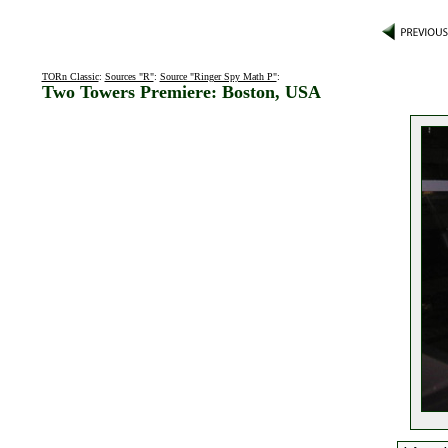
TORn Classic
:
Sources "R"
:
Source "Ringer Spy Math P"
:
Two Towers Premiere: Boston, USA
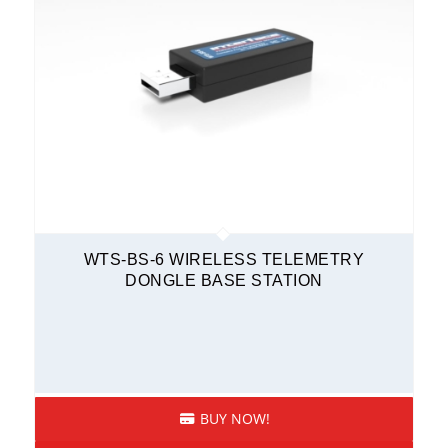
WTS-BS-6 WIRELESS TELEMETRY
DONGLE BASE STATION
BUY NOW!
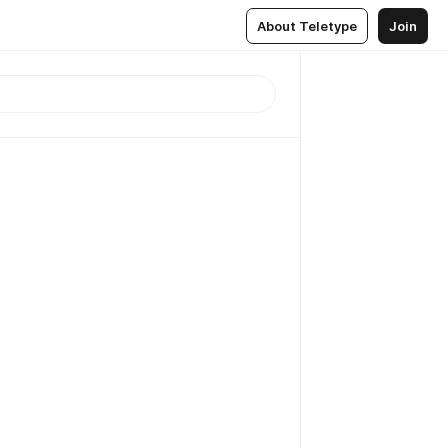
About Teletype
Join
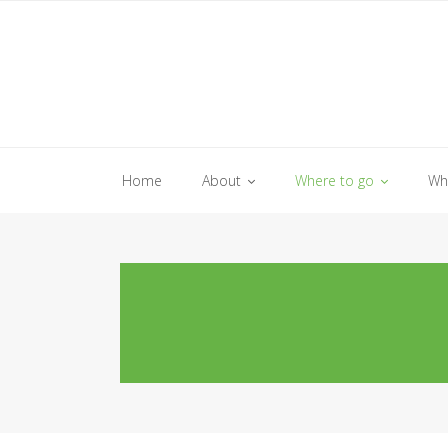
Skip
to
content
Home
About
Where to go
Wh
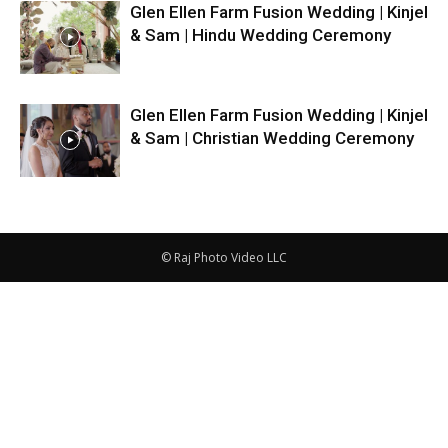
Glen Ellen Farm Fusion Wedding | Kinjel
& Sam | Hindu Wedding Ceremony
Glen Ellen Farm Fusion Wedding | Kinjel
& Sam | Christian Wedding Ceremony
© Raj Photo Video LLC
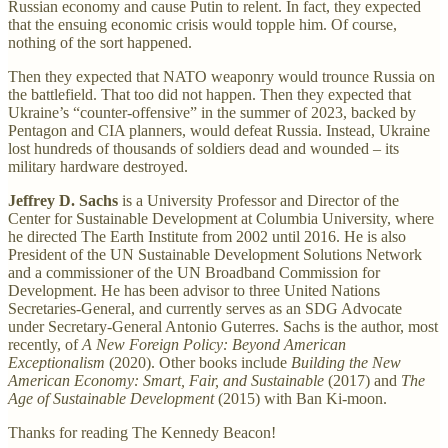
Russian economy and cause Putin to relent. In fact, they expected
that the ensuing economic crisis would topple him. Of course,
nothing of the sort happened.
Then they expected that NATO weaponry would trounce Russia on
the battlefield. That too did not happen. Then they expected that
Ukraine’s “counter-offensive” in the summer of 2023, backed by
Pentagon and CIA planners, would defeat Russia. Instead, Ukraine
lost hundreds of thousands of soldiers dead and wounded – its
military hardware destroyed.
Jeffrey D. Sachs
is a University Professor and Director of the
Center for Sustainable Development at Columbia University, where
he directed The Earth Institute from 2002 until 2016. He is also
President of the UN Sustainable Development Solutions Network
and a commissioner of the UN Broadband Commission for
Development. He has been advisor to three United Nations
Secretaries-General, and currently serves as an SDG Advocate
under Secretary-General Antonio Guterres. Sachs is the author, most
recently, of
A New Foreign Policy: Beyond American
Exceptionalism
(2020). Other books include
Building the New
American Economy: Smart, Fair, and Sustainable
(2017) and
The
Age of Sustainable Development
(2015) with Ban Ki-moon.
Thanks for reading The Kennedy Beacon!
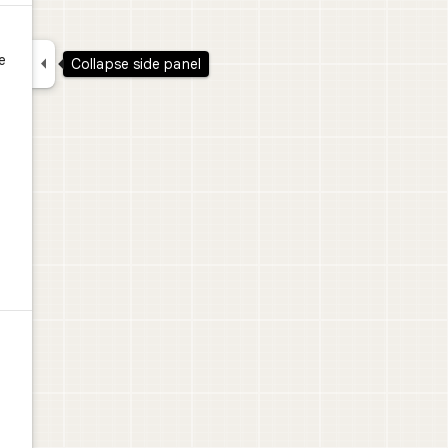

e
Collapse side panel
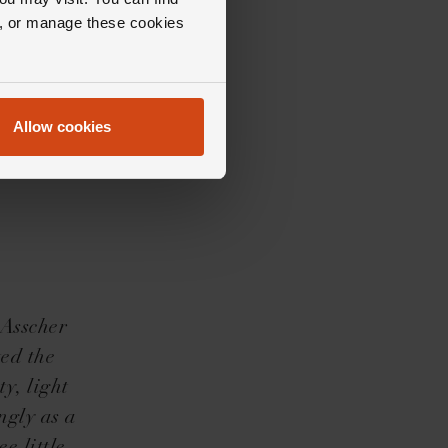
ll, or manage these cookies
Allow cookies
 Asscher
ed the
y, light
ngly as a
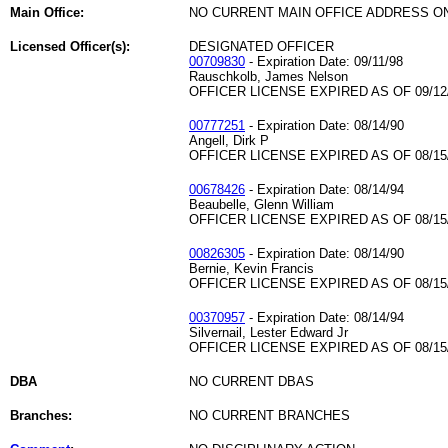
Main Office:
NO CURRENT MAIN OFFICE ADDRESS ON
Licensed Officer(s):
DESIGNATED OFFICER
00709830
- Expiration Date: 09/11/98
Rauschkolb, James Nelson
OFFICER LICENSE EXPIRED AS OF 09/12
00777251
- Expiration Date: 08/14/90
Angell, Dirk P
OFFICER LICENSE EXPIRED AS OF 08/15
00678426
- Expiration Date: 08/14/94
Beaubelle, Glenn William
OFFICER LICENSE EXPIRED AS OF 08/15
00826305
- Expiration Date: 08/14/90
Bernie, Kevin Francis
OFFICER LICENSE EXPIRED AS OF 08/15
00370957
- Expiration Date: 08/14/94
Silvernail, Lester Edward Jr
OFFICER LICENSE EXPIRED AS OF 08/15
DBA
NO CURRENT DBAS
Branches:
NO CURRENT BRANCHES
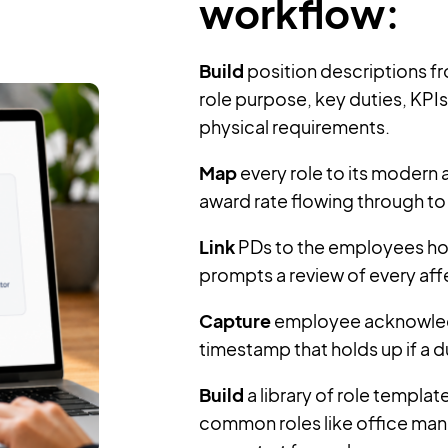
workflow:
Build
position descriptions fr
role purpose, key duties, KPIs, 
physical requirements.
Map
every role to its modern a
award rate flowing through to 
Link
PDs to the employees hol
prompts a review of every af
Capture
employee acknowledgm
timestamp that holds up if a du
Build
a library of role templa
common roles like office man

::::

What you should do: Locate the lines above that hold the word "General". Show every one of them.

Expected answer:
Secretaries-General, and currently serves as an SDG Advocate
under Secretary-General Antonio Guterres. Sachs is the author, most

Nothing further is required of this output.